Abstract: The skills students need nowadays have changed over the last decades. The required skills are shifting more and more towards higher order thinking skills, such as critical thinking, collaboration and communication. One of the main ways of practicing these skills is through formative feedback, which consists of self-assessment and peer-assessment in our setting.

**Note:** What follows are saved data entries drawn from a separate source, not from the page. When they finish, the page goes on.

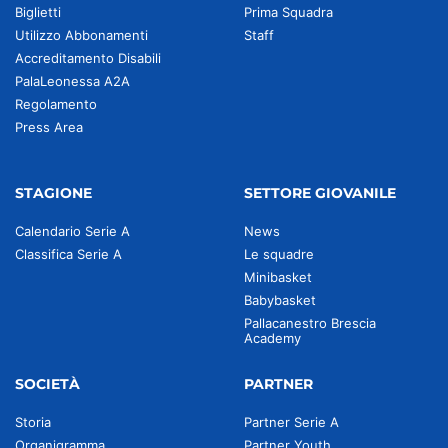
Biglietti
Prima Squadra
Utilizzo Abbonamenti
Staff
Accreditamento Disabili
PalaLeonessa A2A
Regolamento
Press Area
STAGIONE
SETTORE GIOVANILE
Calendario Serie A
News
Classifica Serie A
Le squadre
Minibasket
Babybasket
Pallacanestro Brescia
Academy
SOCIETÀ
PARTNER
Storia
Partner Serie A
Organigramma
Partner Youth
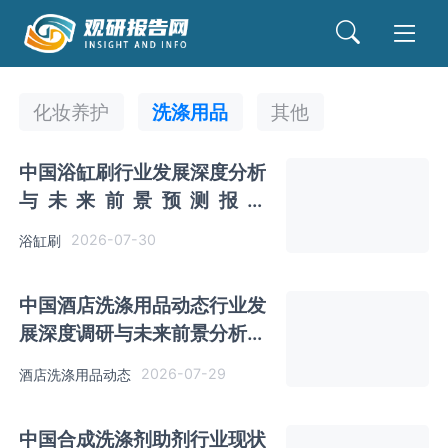
化妆养护
洗涤用品
其他
中国浴缸刷行业发展深度分析
与未来前景预测报告
（2026-2033年）
2026-07-30
浴缸刷
中国酒店洗涤用品动态行业发
展深度调研与未来前景分析报
告（2026-2033年）
2026-07-29
酒店洗涤用品动态
中国合成洗涤剂助剂行业现状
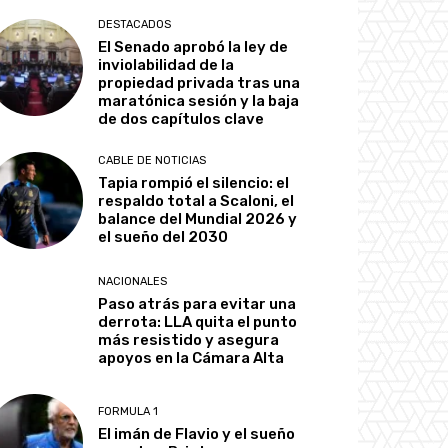
DESTACADOS
El Senado aprobó la ley de
inviolabilidad de la
propiedad privada tras una
maratónica sesión y la baja
de dos capítulos clave
CABLE DE NOTICIAS
Tapia rompió el silencio: el
respaldo total a Scaloni, el
balance del Mundial 2026 y
el sueño del 2030
NACIONALES
Paso atrás para evitar una
derrota: LLA quita el punto
más resistido y asegura
apoyos en la Cámara Alta
FORMULA 1
El imán de Flavio y el sueño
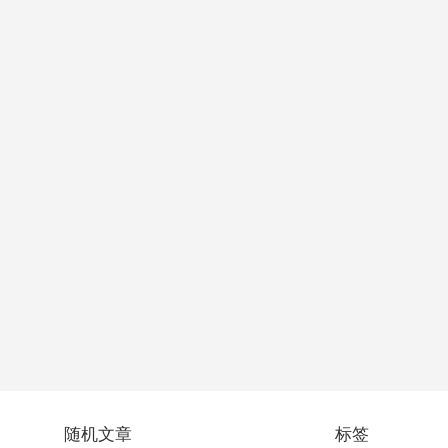
随机文章
标签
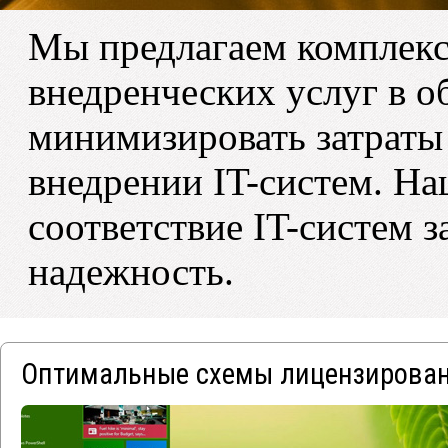
Мы предлагаем комплекс
внедренческих услуг в о
минимизировать затраты 
внедрении IT-систем. На
соответствие IT-систем 
надежность.
Оптимальные схемы лицензирова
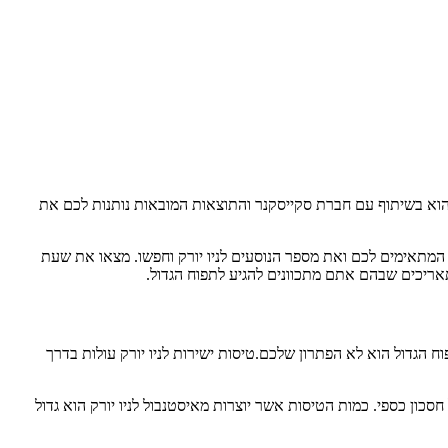
ה הוא בשיתוף עם חברת סקייסקנר והתוצאות המובאות נותנות לכם את
המתאימים לכם ואת מספר הנוסעים לניו יורק וחפשו. מצאו את שעת
תאריכים שבהם אתם מתכוונים להגיע לתפוח הגדול.
פוח הגדול הוא לא הפתרון שלכם.טיסות ישירות לניו יורק עולות בדרך
חסכון כספי. כמות הטיסות אשר יוצרות מאיסטנבול לניו יורק הוא גדול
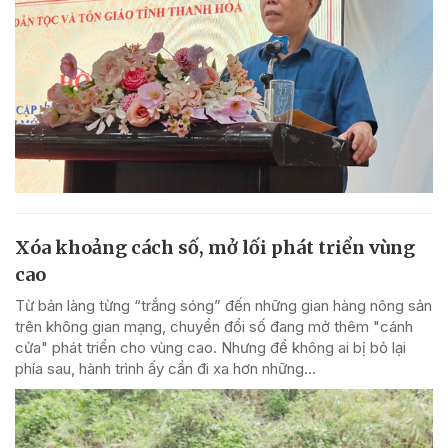
Xóa khoảng cách số, mở lối phát triển vùng
cao
Từ bản làng từng “trắng sóng” đến những gian hàng nông sản
trên không gian mạng, chuyển đổi số đang mở thêm "cánh
cửa" phát triển cho vùng cao. Nhưng để không ai bị bỏ lại
phía sau, hành trình ấy cần đi xa hơn những...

However, today’s lecturers are facing the challenge that the number of students per lecture is continuously increasing, while the available budget is stagnating. Hence, large scale lectures often lack feedback, caused by the scarcity of resources. To overcome this issue, we propose a teaching-learning scenario using IT to provide formative feedback at scale. In this paper, we are focusing on the students’ providing-feedback skill, which is important for collaborative tasks. In our experiment with around 101 master students, we were able to show that the students’ ability to provide feedback significantly improved by participating in IT-based peer feedback iterations.
2018: Knowing what Learners Like? Developing a Cultural Sensitive Peer Assessment Process in MOOCs in Proceedings of the Multikonferenz Wirtschaftsinformatik (MKWI), Lüneburg, Germany.
Abstract: MOOCs attract learners from various cultural backgrounds with differing educational beliefs and learning preferences. Research has long acknowledged that culture has an impact on the adoption and use of information technology. Cultural differences can cause conflicts, especially when learners provide each other with feedback during the peer assessment process. With this paper, we use a design science approach to create a cultural sensitive peer assessment process in MOOCs. Based on Hofstede’s cultural dimension theory we derive design elements and evaluate them in a qualitative and comparative study with Swiss and Chinese students. Our results show that different cultures prefer different designs. Consequently, our key contribution is the practical elaboration of design elements, which can be integrated in MOOCs to provide a better learning experience. Further, we contribute to cross-cultural theory by using an existing framework and adapting it to a new and relevant phenomenon: MOOCs.
2018: Design and Evaluation of an IT-based Formative Feedback Tool to Forster Student Performance in Proceedings of the International Conference on Information Systems (ICIS) 2018, San Francisco, CA, USA.
Abstract: Today’s world is changing faster than ever before. Students need to constantly acquire new knowledge and the required skills shift more and more to higher order thinking skills. One major approach to support the students in this shift is through formative feedback, which initiates self-regulated learning processes. However, given the constant rise of student numbers while public spending remains constant, one of the major challenges is how to effectively provide formative feedback in large-scale lectures. The aim of our project is to develop an IT-tool which provides students with formative feedback to increase their performance in large-scale lectures. Our results show that through the use of the IT-tool the objective and perceived student performance can be significantly increased. By documenting our design knowledge according to the eight components of Gregor and Jones (2007), we take a first step towards creating a design theory for formative feedback tools.